The prize: a $5B investment for Amazon’s second headquarters and 50,000 new jobs. Show Full Story
The waves from that initial plunge morphed into what is now known as Amazon HQ2 — a trending hashtag, a topic of endless clickbait headlines and fodder for "Saturday Night Live" skits and constant debates at water coolers in and beyond commercial real estate. The over-the-top proposals that came from cities around the continent rippled into the mainstream to make #AmazonHQ2 a bona fide pop culture moment.
“In my 25 years in real estate, I’ve never experienced anything like this,” said Eric Sussman, a professor of real estate and accounting at UCLA’s Anderson School of Management and a founding partner of real estate investment firm Clear Capital LLC. “I don’t think there ever has been anything like it.”

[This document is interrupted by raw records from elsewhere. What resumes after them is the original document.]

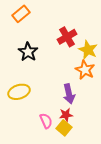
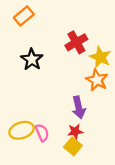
yellow ellipse: (19, 92) -> (21, 130), moved
pink semicircle: (46, 121) -> (42, 133), moved

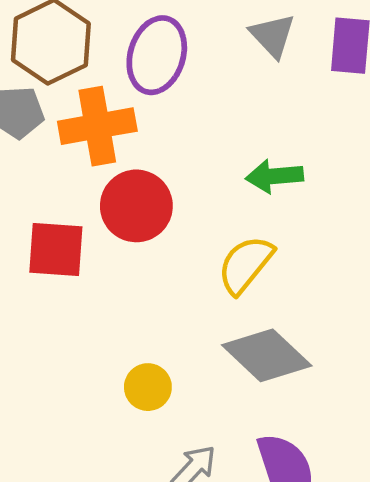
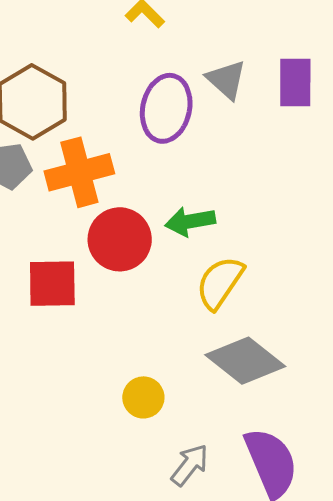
purple ellipse: (157, 55) -> (166, 108), moved
green arrow: (274, 176) -> (190, 221), moved

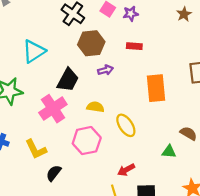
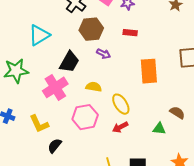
purple arrow: (105, 70) -> (104, 54), turned 40
red arrow: (126, 170) -> (120, 127), moved

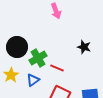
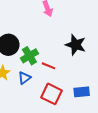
black star: (84, 47) -> (76, 45), size x1.5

But for all of the noise that came out of Seattle in the early, chaotic days of the Amazon HQ2 search, Amazon has remained largely silent as cities and observers trip over themselves to guess what the retail giant will do next. And that is probably exactly what Amazon wants.
“From a negotiating standpoint, I think the silence is brilliant,” Sussman said. “Let these regions fight it out in a [mixed martial arts] octagon, and we’ll see who are the last few standing.”
Just A Standard 'Race To The Bottom'?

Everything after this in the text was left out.